Demasiadas casualidades

Flores blancas para Iemanjá, verano 2014
Flores blancas para Iemanjá. Cerdeña, 2014

Hace algún tiempo que estoy empeñada en convertir los días de mi cumpleaños en días regalo para mí. En 2011 estuve en Madrid, fui al Jardín Botánico (a intentar recuperar un poco del clima tropical brasileño) y después de me dejé perder por el Retiro y subí hasta la terraza del Círculo de Bellas Artes a observar la ciudad desde arriba. No es que tenga tan buena memoria, es que entonces lo escribí en mi antiguo blog. Es probable que si tuviera buena memoria no me hubiera molestado nunca en escribir nada.

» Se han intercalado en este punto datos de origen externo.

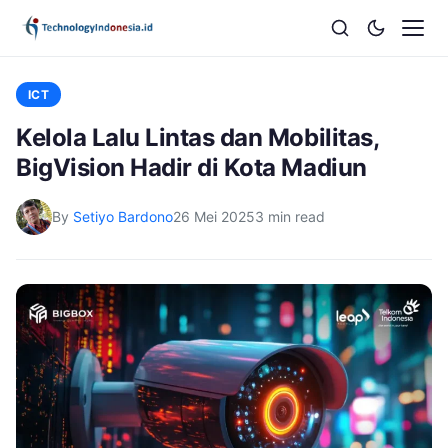
ICT
Kelola Lalu Lintas dan Mobilitas,
BigVision Hadir di Kota Madiun
By
Setiyo Bardono
26 Mei 2025
3 min read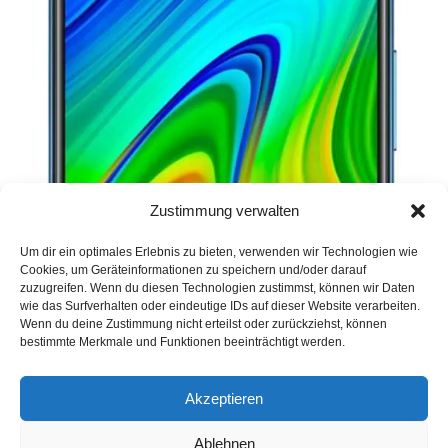
Zustimmung verwalten
Um dir ein optimales Erlebnis zu bieten, verwenden wir Technologien wie
Cookies, um Geräteinformationen zu speichern und/oder darauf
zuzugreifen. Wenn du diesen Technologien zustimmst, können wir Daten
wie das Surfverhalten oder eindeutige IDs auf dieser Website verarbeiten.
Wenn du deine Zustimmung nicht erteilst oder zurückziehst, können
bestimmte Merkmale und Funktionen beeinträchtigt werden.
Akzeptieren
Ablehnen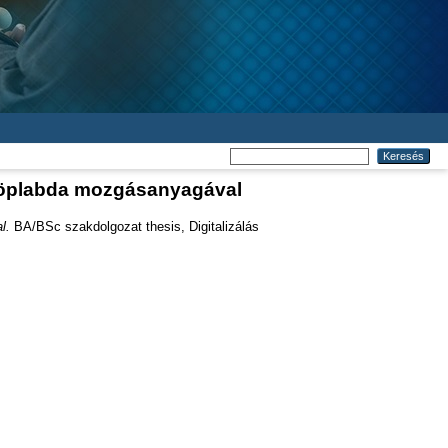
a röplabda mozgásanyagával
l.
BA/BSc szakdolgozat thesis, Digitalizálás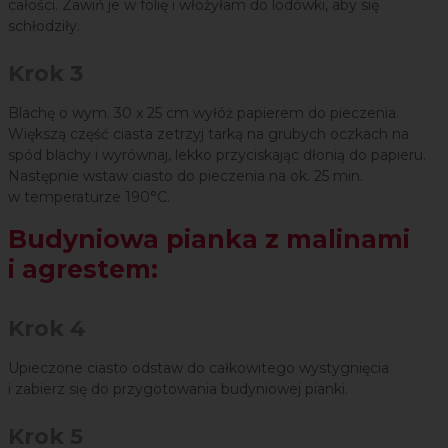
całości. Zawiń je w folię i włożyłam do lodówki, aby się
schłodziły.
Krok 3
Blachę o wym. 30 x 25 cm wyłóż papierem do pieczenia.
Większą część ciasta zetrzyj tarką na grubych oczkach na
spód blachy i wyrównaj, lekko przyciskając dłonią do papieru.
Następnie wstaw ciasto do pieczenia na ok. 25 min.
w temperaturze 190°C.
Budyniowa pianka z malinami
i agrestem:
Krok 4
Upieczone ciasto odstaw do całkowitego wystygnięcia
i zabierz się do przygotowania budyniowej pianki.
Krok 5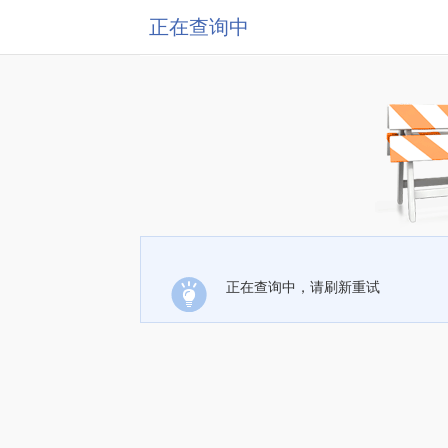
正在查询中
正在查询中，请刷新重试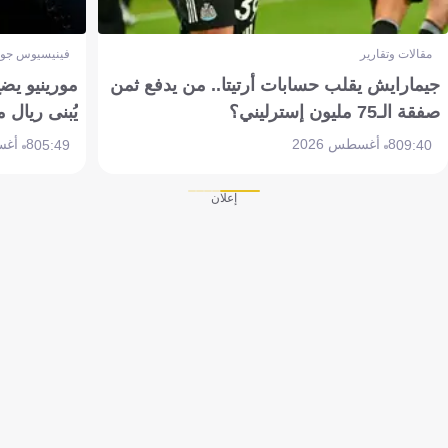
مقالات وتقارير
فينيسيوس جون
جيمارايش يقلب حسابات أرتيتا.. من يدفع ثمن
مورينيو يض
صفقة الـ75 مليون إسترليني؟
يُبنى ريال 
8 أغسطس 2026
8 أغسطس 2026
05:49
09:40
إعلان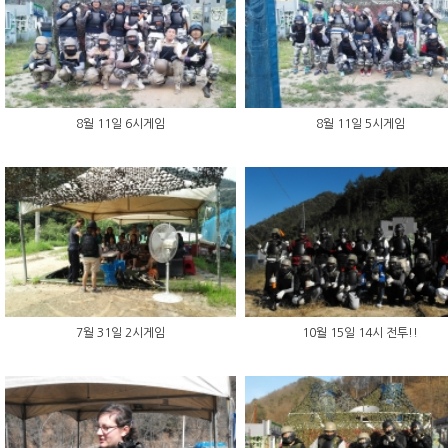
8월 11일 6시게임
8월 11일 5시게임
7월 31일 2시게임
10월 15일 14시 전투!!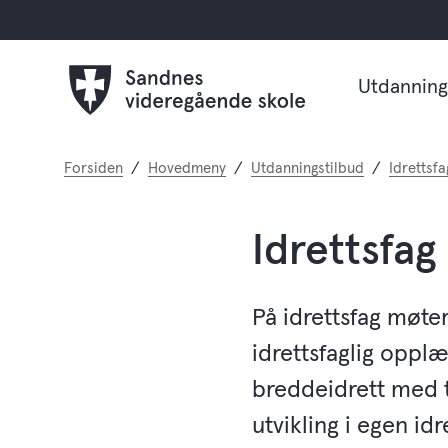
Utdanning
Du
Forsiden
Hovedmeny
Utdanningstilbud
Idrettsfa
er
her:
Idrettsfag
På idrettsfag møte
idrettsfaglig oppl
breddeidrett med t
utvikling i egen idr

Ese año empezó una tradición de regalarme días. Y la vida me ayuda, en años anteriores estuve de viaje. En 2012 estuve en Argentina, y en 2014 estuve (por primera vez) en Nueva York. Este año se ha conjugado la suerte, y casi parece un día encargado. A las doce en punto del 18 de abril me cantaron el cumpleaños feliz, con tarta y velas, mis antiguos compañeros del taller de Páez. En el taller de Páez empezó todo lo que tiene que ver con la escritura, fue como descorchar una botella llena de vida imprevista. Fueron lo primero que me enraizó de verdad a Madrid, que tan seca vi tantas veces desde la ventanilla de un avión. Y algunos de los de entonces seguimos escribiendo (¡ya me gustaría ver qué es de mis alumnos de hoy dentro de quince años…). Mis padres habían vuelto de su viaje por el mundo en caravana para celebrar mi cumpleaños, y me regalaron una comida brasileña, con frijoles negros, arroz blanco, farofa y tarta de chocolate. También recordamos cómo y donde nací, en un hospital pequeño en medio de la selva. Y Javier, para cenar, me llevó a un lugar argentino, el Viejo Almacén de Buenos Aires, en una especie de viaje en el tiempo hasta las calles bonaerense, con sus tiras de asado, las paredes atestadas de letras de tango y un guitarreo de milonga y chacareras.

Madrid. Brasil. Argentina. Mis tres amores contrarios. En un solo día, reunidos en un paquete casual por amigos y familia. Que no se hablaron. Que no se pusieron de acuerdo. O eso dicen. Sin duda es una conspiración de mi inconsciente para llamar la atención sobre eso. Todo eso tan difícil para lo que nunca he encontrado palabras. Me temo que van a tener que ser unas 30.000, con menos no podría llegar a contarlo.